FIG. 7 is another cross sectional view of the telecommunications rack mover of FIG. 4 where the cross bar of FIG. 6 is shown in a first position in accordance with the present disclosure;

FIG. 8 is a perspective view of another embodiment of the telecommunications rack mover of FIG. 4 in a compressed configuration in accordance with the present disclosure;

FIG. 9 is a perspective view of the telecommunications rack mover of FIG. 8 in an expanded configuration in accordance with the present disclosure;

FIG. 10 is a perspective view of another embodiment of the telecommunications rack mover of FIG. 4;

FIG. 11 is a perspective view of the telecommunications rack mover of FIG. 10 where handles are added onto the telecommunications rack mover in accordance with the present disclosure;

FIG. 12 is a perspective view of another embodiment of the telecommunications rack mover of FIG. 4; and

FIGS. 13-19 illustrate a method of using the telecommunications rack mover of FIG. 4 in accordance with the present disclosure.

The embodiments set forth in the drawings are illustrative in nature and not intended to be limiting of the scope of the detailed description or claims. Whenever possible, the same reference numeral will be used throughout the drawings to refer to the same or like features. The drawings are not necessarily to scale for ease of illustration an explanation.

DETAILED DESCRIPTION

Reference will now be made in detail to certain embodiments, examples of which are illustrated in the accompanying drawings, in which some, but not all features are shown. Indeed, embodiments disclosed herein may be embodied in many different forms and should not be construed as limited to the embodiments set forth herein; rather, these embodiments are provided so that this disclosure will satisfy applicable legal requirements. Whenever possible, like reference numbers will be used to refer to like components or parts.

The claims set forth below are incorporated by reference into this Detailed Description section.

Terms like front, back, top, bottom, side, etc. are relative terms used for convenience and ease of explanation and are not intended to be limiting.

Various embodiments will be further clarified by examples in the description below. In general, the present disclosure relates to a telecommunications rack mover that enables safe lifting and transport of telecommunications racks.
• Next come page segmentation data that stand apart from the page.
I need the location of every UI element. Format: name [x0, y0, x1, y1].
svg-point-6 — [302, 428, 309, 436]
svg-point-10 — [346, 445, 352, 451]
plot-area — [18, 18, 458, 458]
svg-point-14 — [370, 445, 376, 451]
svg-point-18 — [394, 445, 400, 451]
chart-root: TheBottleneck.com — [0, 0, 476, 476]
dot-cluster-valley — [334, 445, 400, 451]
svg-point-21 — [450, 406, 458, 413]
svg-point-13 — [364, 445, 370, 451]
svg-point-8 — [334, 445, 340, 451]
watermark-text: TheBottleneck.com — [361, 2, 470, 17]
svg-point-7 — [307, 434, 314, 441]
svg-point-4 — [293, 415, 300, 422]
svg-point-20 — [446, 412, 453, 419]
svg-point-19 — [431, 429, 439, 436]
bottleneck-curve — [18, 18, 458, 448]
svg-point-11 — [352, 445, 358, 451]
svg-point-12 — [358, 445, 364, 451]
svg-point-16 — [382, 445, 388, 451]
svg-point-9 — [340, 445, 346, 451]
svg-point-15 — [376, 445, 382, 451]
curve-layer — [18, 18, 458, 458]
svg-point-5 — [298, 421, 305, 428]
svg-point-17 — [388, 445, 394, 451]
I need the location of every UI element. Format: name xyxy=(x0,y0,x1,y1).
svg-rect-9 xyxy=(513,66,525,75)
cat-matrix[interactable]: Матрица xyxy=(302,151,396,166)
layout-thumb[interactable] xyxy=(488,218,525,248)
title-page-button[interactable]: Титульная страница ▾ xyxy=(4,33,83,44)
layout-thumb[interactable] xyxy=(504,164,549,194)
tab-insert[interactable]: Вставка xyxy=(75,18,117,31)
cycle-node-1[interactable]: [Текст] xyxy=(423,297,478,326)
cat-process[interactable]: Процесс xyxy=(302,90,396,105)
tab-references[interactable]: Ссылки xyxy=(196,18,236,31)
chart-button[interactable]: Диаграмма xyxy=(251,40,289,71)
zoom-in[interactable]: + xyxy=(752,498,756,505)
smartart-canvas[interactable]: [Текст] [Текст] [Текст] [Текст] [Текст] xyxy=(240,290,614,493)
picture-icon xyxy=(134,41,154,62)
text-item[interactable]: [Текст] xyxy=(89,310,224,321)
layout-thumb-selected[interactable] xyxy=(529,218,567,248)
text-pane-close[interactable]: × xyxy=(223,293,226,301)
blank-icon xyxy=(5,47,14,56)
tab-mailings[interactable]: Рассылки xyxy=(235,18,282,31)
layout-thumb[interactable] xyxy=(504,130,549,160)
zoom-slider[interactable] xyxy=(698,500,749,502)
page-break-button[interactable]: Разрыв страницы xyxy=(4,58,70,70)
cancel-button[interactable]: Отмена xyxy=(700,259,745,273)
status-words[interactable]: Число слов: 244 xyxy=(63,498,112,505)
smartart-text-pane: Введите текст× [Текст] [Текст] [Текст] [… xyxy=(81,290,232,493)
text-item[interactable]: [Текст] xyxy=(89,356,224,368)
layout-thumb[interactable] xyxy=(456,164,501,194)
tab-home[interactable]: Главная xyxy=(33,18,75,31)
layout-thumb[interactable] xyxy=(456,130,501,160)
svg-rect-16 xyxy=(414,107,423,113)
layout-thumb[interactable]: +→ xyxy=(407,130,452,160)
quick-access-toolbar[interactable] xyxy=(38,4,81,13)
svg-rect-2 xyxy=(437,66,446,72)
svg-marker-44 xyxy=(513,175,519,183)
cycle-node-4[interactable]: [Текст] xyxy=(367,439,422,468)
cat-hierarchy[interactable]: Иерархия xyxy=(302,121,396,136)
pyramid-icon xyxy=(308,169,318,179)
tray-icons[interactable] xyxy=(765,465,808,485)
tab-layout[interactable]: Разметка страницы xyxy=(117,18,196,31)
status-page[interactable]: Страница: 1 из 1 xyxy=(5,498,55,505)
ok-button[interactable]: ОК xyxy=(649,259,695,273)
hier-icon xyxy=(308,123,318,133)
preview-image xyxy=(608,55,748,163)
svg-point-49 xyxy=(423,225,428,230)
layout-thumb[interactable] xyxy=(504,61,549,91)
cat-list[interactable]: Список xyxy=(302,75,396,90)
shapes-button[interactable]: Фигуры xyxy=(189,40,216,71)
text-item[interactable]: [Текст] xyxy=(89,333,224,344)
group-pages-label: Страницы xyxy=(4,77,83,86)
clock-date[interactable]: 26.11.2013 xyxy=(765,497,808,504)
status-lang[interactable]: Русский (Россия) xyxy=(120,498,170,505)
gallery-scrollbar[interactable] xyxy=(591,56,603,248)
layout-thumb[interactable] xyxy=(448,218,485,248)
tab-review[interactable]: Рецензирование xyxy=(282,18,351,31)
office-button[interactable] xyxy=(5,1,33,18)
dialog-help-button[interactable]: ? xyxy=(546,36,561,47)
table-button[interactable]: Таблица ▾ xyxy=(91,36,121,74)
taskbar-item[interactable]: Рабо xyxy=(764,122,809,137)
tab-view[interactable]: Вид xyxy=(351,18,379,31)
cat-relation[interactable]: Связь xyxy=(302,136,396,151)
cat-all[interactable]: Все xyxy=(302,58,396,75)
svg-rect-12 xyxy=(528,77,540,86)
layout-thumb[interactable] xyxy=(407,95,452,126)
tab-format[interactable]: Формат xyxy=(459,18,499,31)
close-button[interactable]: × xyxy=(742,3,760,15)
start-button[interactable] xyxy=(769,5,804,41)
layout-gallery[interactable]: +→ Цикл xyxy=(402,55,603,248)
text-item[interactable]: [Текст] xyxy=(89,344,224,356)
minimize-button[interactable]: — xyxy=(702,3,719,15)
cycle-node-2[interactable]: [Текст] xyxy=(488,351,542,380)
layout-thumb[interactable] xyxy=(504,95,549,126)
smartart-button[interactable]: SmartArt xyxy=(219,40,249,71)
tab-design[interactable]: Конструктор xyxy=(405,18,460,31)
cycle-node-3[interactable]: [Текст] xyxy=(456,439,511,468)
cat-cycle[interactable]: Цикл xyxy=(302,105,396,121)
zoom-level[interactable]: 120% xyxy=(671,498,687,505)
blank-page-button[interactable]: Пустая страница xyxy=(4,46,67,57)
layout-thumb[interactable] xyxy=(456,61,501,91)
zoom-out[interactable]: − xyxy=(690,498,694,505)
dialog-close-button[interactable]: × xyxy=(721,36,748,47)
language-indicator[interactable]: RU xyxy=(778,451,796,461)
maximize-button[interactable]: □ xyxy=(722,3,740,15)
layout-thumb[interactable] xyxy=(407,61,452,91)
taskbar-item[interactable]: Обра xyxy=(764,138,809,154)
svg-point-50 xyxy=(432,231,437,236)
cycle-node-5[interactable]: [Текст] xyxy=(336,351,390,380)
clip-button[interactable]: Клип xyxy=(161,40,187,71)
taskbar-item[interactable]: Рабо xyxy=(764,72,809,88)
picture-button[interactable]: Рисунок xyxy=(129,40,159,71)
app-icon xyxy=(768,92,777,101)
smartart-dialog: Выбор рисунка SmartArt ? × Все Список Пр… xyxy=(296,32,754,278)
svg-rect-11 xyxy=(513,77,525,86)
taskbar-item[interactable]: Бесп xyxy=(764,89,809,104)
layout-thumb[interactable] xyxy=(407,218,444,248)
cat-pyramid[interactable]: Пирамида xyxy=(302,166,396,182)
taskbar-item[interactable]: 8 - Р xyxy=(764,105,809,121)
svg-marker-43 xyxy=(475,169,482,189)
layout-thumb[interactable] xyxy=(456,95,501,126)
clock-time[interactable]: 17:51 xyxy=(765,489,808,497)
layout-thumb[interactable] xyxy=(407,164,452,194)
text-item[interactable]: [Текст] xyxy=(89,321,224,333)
The telecommunications rack mover is movable such that the telecommunications rack mover can be positioned within the telecommunications rack. In particular, the telecommunications rack mover is expandable such that the telecommunications rack mover engages with and lifts the telecommunications rack off the floor. In this configuration, the telecommunications rack is movable while in engagement with the telecommunications rack mover. Once moved to the desired location, the telecommunications rack mover lowers the telecommunications rack and disengages with the telecommunications rack. Then, the telecommunications rack mover is compressed and removed from below the telecommunications rack.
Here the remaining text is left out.